-- Opening Marker --
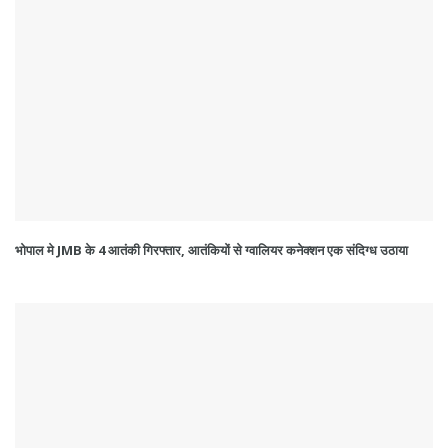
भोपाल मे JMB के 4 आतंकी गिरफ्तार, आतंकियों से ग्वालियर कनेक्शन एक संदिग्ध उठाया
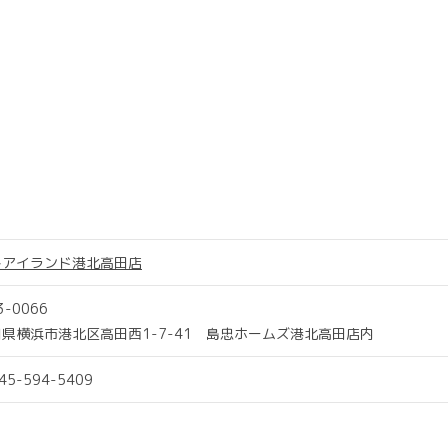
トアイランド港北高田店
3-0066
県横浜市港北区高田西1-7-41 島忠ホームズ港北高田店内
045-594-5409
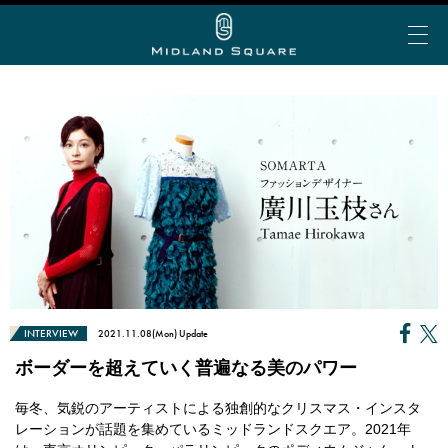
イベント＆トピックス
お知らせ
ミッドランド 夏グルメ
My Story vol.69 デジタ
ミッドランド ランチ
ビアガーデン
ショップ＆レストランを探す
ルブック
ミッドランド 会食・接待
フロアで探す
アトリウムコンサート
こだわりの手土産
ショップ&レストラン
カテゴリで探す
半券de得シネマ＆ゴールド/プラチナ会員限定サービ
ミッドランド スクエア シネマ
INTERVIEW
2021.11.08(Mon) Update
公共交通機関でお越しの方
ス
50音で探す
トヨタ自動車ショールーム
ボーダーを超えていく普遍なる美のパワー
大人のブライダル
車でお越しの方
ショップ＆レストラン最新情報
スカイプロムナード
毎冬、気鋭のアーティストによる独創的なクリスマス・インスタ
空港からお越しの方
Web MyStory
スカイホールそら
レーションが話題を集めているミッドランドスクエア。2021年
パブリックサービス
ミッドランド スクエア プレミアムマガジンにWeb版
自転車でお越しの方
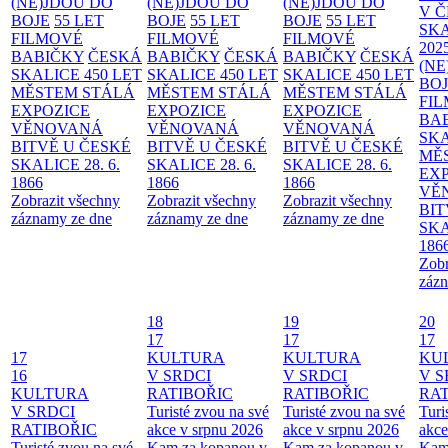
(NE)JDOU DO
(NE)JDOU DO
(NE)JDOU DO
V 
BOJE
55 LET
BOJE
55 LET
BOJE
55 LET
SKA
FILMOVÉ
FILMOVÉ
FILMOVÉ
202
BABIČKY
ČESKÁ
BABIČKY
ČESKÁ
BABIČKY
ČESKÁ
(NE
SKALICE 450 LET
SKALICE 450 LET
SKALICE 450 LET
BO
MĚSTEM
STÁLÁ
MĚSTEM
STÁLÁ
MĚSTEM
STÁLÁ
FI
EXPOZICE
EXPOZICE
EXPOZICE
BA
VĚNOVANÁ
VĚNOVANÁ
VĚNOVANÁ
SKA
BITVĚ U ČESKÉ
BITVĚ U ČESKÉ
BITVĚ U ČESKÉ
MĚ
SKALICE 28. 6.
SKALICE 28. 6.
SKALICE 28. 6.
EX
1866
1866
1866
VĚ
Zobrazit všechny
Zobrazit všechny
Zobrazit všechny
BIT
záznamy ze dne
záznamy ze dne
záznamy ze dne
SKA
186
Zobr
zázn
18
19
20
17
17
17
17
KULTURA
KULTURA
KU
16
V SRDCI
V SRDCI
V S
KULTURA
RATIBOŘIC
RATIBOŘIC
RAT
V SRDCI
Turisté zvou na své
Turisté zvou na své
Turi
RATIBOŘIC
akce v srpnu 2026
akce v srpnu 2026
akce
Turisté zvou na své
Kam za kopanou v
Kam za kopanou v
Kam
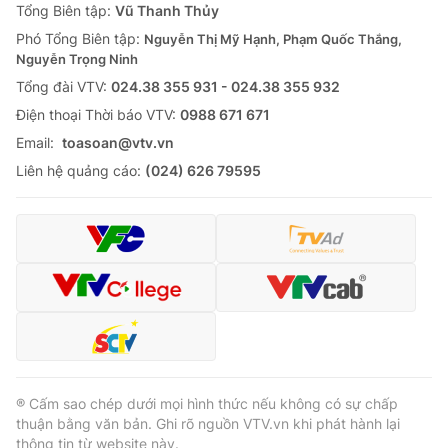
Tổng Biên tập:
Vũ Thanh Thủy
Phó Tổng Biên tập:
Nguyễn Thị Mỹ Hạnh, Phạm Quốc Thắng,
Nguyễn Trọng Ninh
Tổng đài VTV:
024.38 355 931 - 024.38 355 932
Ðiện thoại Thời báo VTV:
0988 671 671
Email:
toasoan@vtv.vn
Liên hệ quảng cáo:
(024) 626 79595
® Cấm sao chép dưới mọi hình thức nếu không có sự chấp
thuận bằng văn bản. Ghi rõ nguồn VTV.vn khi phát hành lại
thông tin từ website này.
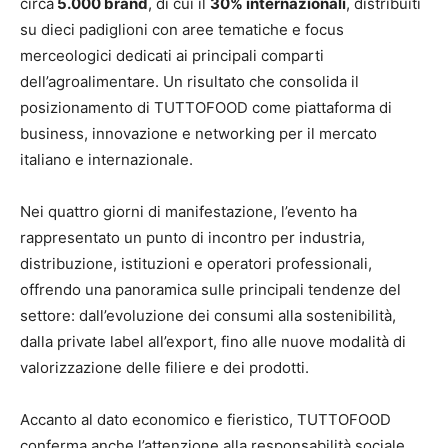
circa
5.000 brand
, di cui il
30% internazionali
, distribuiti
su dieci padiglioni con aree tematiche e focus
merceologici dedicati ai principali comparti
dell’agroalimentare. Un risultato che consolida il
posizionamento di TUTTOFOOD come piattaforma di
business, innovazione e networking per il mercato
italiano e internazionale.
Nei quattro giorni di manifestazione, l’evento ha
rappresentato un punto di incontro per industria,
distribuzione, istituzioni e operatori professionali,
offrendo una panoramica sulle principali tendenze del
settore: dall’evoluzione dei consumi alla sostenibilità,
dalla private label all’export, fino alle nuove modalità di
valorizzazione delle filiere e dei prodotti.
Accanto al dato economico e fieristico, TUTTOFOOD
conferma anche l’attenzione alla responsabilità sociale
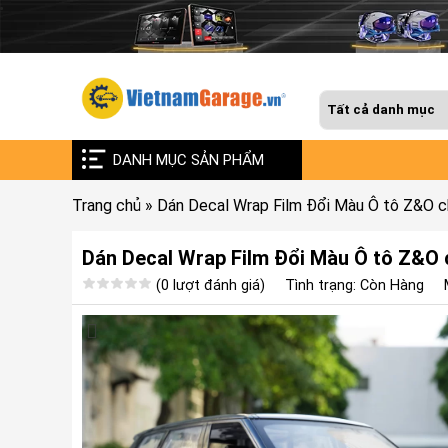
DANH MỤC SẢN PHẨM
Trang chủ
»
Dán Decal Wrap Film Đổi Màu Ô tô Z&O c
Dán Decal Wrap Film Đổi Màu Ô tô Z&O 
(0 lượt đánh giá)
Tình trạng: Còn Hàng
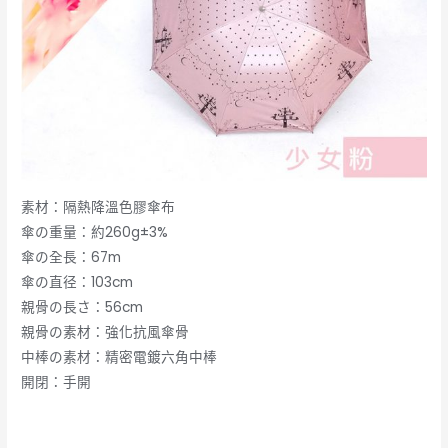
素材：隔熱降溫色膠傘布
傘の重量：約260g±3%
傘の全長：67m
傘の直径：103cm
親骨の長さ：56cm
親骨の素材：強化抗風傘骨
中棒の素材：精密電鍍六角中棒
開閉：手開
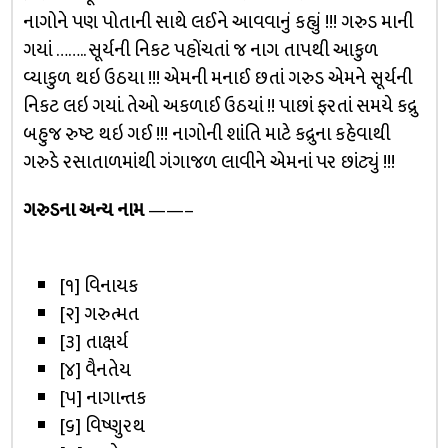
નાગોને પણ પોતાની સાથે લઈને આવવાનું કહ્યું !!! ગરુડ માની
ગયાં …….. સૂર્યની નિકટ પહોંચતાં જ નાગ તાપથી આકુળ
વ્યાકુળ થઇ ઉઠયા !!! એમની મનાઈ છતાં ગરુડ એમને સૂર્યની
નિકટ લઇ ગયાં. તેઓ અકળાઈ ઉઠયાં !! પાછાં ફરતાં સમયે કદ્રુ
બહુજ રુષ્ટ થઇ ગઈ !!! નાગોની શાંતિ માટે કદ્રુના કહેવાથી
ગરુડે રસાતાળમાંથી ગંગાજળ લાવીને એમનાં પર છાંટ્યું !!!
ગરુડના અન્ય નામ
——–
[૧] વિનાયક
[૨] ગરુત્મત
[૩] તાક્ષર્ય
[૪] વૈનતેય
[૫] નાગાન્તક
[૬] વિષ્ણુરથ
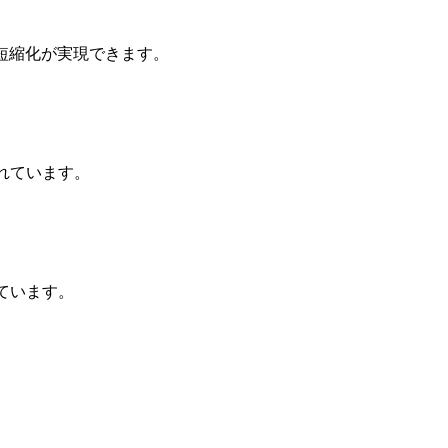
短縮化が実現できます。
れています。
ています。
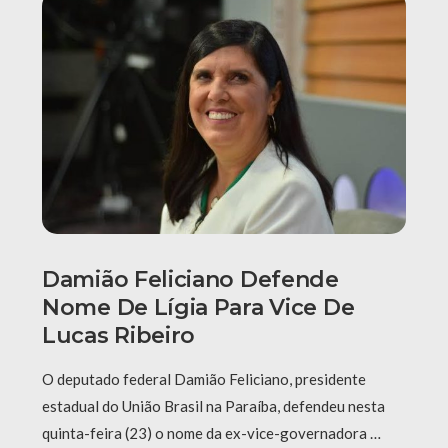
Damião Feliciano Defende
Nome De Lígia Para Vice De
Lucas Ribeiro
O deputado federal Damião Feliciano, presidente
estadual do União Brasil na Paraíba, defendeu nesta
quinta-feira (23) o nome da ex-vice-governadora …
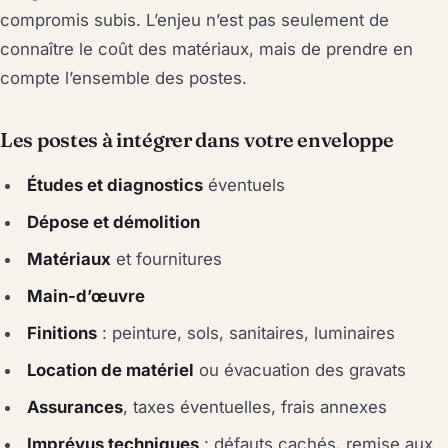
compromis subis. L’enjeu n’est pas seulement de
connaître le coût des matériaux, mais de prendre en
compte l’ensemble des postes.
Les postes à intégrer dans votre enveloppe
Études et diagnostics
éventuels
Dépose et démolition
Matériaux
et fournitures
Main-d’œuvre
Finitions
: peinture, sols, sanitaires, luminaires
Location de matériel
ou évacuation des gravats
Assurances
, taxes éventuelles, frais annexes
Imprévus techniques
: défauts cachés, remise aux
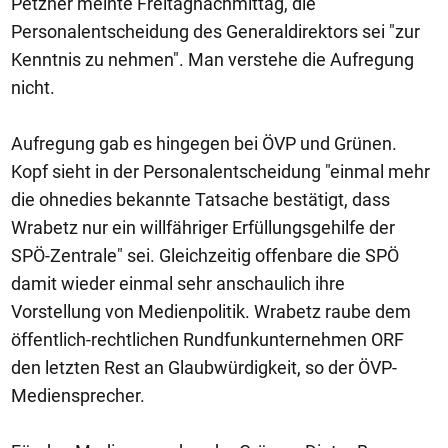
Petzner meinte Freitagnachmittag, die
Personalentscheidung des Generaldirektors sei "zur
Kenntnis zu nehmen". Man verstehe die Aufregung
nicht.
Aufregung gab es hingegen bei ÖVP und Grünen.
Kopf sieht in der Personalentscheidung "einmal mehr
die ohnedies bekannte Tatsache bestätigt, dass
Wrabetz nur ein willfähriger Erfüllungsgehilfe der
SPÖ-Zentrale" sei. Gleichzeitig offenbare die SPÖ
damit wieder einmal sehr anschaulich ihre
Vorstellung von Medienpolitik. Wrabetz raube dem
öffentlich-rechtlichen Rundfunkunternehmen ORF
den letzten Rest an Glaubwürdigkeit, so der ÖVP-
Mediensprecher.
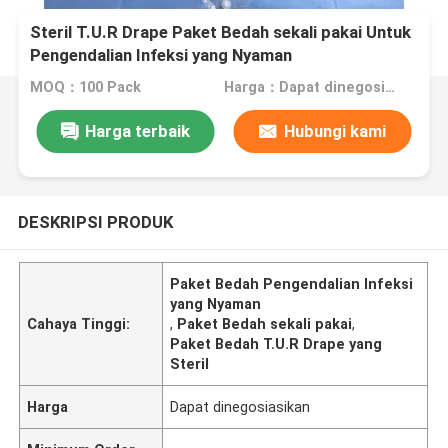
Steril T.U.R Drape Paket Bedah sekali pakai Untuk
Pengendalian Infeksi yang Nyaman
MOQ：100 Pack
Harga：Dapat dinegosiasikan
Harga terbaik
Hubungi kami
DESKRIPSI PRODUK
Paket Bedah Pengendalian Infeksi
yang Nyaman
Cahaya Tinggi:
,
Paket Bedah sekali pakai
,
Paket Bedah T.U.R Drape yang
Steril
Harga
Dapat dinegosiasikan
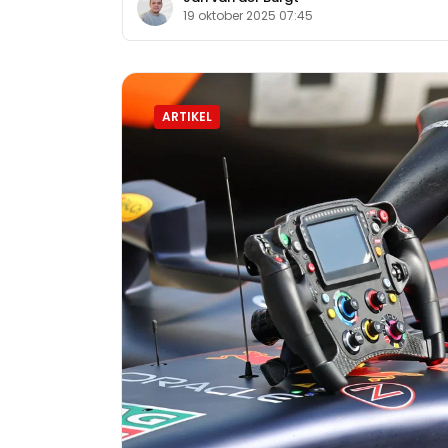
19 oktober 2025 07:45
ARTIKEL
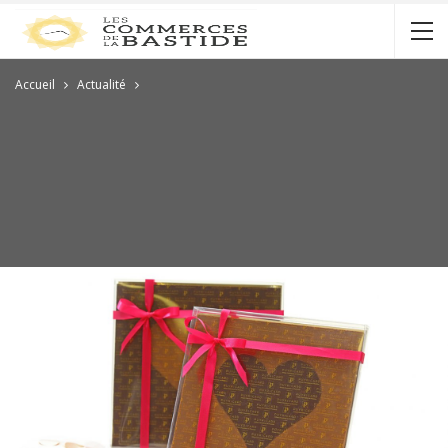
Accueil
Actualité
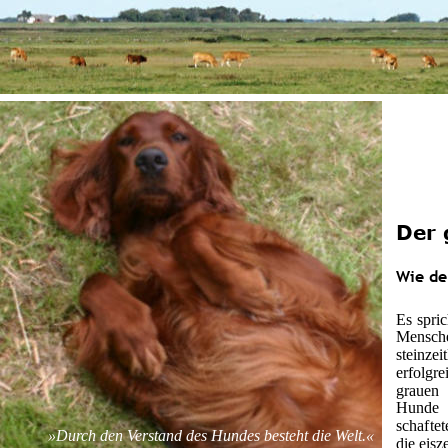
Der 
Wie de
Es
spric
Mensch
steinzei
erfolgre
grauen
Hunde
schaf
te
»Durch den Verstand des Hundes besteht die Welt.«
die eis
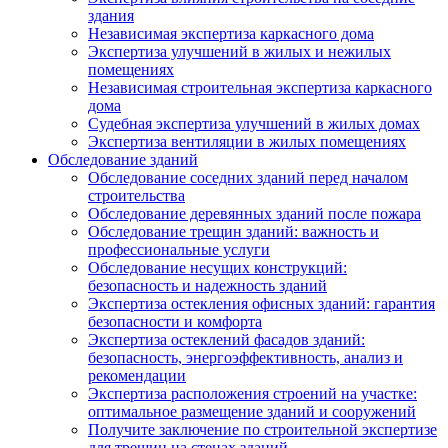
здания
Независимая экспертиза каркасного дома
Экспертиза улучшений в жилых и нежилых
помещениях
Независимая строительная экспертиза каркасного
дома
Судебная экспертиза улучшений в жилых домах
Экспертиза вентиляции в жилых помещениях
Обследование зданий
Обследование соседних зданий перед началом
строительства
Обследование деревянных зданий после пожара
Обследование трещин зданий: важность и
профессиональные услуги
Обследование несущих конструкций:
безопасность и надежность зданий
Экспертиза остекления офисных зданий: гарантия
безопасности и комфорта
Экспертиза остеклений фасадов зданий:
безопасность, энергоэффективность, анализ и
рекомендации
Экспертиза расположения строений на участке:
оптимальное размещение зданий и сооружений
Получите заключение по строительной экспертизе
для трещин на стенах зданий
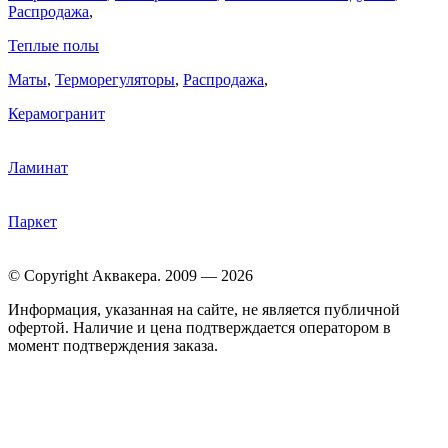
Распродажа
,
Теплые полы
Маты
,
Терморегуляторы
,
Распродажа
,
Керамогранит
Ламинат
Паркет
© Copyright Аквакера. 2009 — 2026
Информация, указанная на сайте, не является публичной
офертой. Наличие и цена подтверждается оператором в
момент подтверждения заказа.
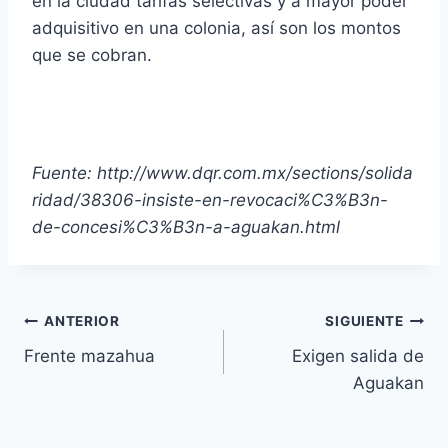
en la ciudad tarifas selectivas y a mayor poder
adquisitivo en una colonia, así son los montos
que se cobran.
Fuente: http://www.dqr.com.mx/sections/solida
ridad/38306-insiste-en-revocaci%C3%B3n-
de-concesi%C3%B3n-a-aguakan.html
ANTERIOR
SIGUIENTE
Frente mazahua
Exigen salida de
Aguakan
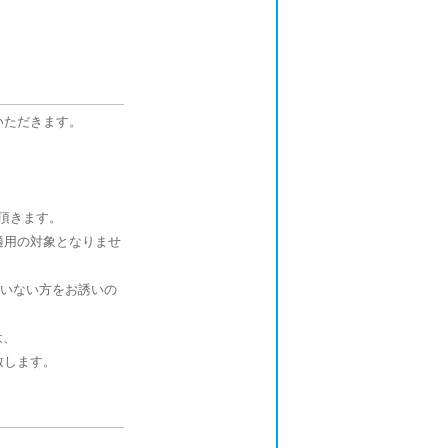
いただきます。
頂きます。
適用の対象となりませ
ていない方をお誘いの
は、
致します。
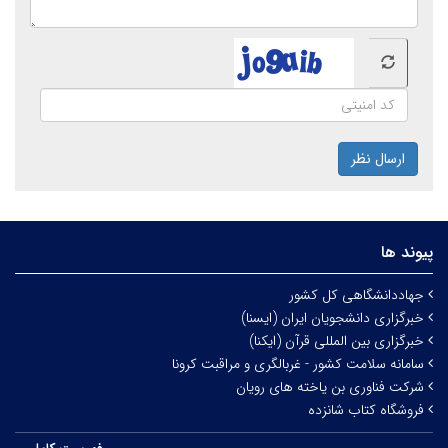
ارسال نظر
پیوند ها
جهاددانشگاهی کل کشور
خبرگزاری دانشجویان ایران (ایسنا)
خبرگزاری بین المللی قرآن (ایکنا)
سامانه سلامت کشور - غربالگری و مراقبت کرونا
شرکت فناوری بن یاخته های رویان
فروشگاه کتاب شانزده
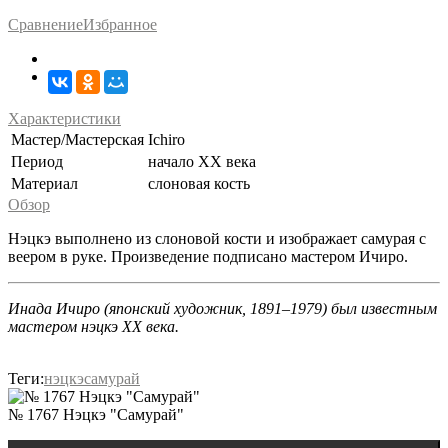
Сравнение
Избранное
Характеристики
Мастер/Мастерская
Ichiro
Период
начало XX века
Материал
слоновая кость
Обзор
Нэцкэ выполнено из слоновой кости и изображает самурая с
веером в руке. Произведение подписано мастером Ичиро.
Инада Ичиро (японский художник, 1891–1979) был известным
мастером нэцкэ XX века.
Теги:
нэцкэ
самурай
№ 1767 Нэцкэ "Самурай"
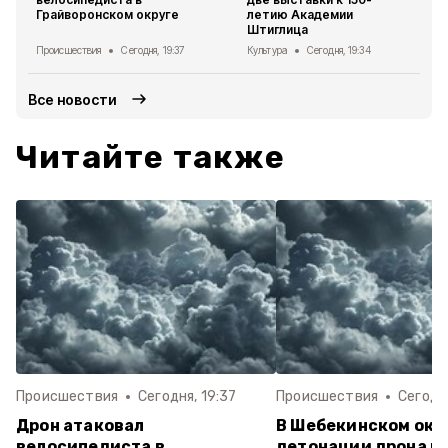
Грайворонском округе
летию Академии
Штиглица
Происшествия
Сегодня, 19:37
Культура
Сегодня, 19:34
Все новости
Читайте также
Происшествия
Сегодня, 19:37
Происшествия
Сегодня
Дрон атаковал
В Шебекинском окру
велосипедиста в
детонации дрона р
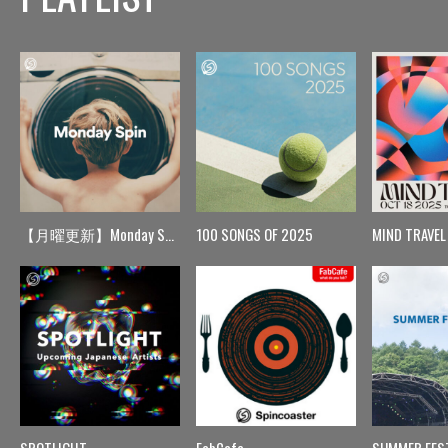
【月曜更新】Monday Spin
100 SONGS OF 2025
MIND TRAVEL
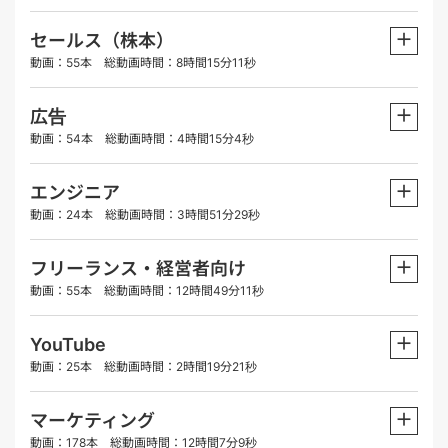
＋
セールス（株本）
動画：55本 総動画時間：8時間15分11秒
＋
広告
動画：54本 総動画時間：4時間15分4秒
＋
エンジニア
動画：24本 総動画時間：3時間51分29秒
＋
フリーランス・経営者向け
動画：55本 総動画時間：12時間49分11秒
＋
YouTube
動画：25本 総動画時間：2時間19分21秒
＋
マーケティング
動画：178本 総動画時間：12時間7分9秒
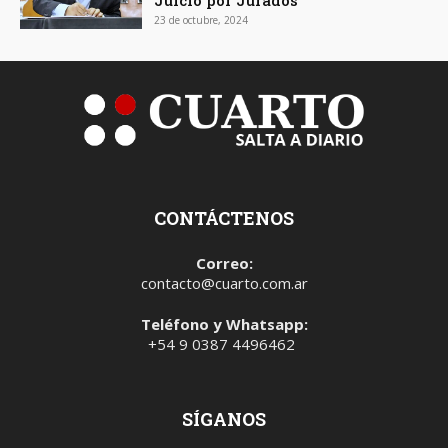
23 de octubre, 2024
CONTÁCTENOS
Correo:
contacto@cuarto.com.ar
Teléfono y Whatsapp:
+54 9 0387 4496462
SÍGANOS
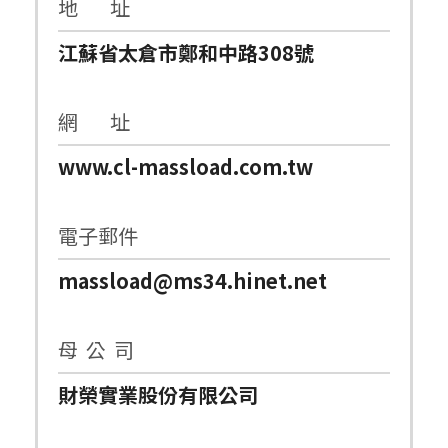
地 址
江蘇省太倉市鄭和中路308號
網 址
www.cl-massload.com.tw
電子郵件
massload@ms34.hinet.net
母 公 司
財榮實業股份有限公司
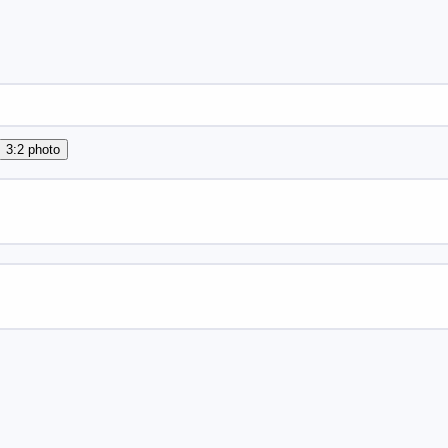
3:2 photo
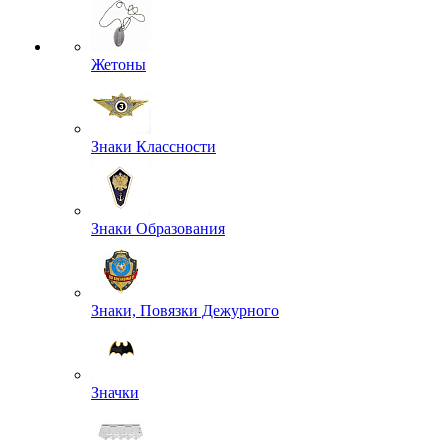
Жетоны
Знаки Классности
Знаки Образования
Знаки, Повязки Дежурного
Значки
-- Closing Marker --
Every line in the listing that holds "помещениях" belongs in the answer.

* [ANSWER]
помещениях
Экспертиза вентиляции в жилых помещениях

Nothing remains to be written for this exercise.